There. If a shorter synopsis of the main plotlines of War and Peace can be given, I would like to see it. Even so, I haven't begun to describe the novel's relish in the customs and living conditions of its period, the problems uniting (and sometimes dividing) the rude Russian peasantry and the sometimes repulsive, in many cases monoglot French-speaking noblepersons who literally owned them. You get to meet Napoleon and the Russian commanders who confronted him in some of western history's biggest battles up to that time. You get to go along on a fox hunt, a fancy-dress ball, a number of dinner parties, an affair of honor, and even some of the secret rites of the Masonic Lodge.
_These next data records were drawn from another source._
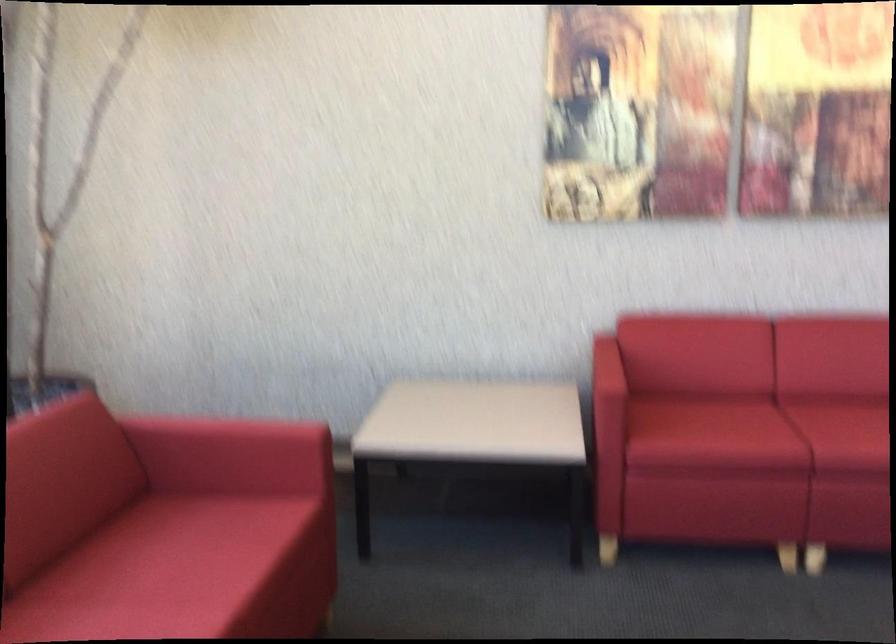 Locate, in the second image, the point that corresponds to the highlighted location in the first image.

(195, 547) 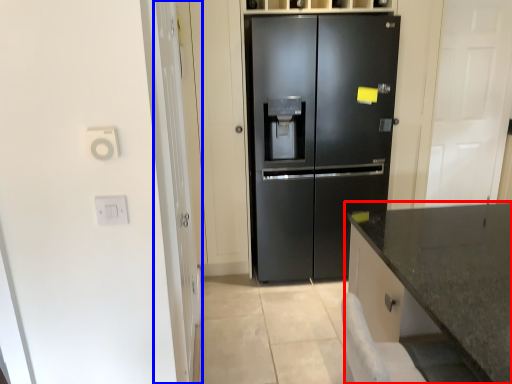 Question: Which of the following is the closest to the observer, countertop (highlighted by a red box) or glass door (highlighted by a blue box)?

Choices:
 (A) countertop
 (B) glass door

Answer: (A) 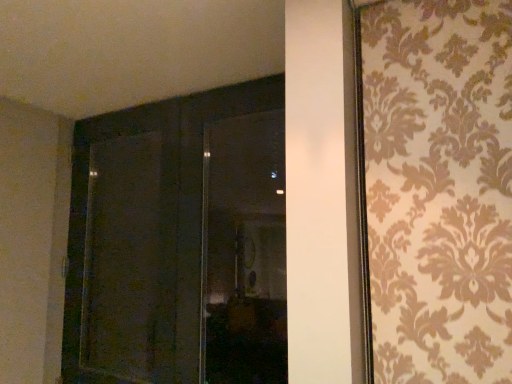 I want to click on dark wood door at center, so click(179, 242).

This screenshot has width=512, height=384. What are the coordinates of `transparent glass window at center` in the screenshot? It's located at (244, 251).

Is the position of transparent glass window at center more distant than that of matte dark wood screen door at left?

No, transparent glass window at center is closer to the camera.

From the image's perspective, which object appears higher, transparent glass window at center or matte dark wood screen door at left?

From the image's view, transparent glass window at center is above.

Is transparent glass window at center wider or thinner than matte dark wood screen door at left?

transparent glass window at center is thinner than matte dark wood screen door at left.

What's the angular difference between transparent glass window at center and matte dark wood screen door at left's facing directions?

3.84 degrees separate the facing orientations of transparent glass window at center and matte dark wood screen door at left.

Is matte dark wood screen door at left at the left side of dark wood door at center?

Yes, matte dark wood screen door at left is to the left of dark wood door at center.

Is matte dark wood screen door at left taller than dark wood door at center?

In fact, matte dark wood screen door at left may be shorter than dark wood door at center.

Can you tell me how much matte dark wood screen door at left and dark wood door at center differ in facing direction?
You get to meet politicians, soldiers, cads, hussies, flawed but sympathetic heroines, foolish men who grow into admirable characters, and a handful of people too lovable to live long in this world, along with mobs, demagogues, fools (some of them holy fools), gossips, wits, traitors, and (singled out as the worst sort of people) diplomatists. Some of them are real, historical people. Others merely represent the types of people Tolstoy imagined when he thought of his grandparents as young adults.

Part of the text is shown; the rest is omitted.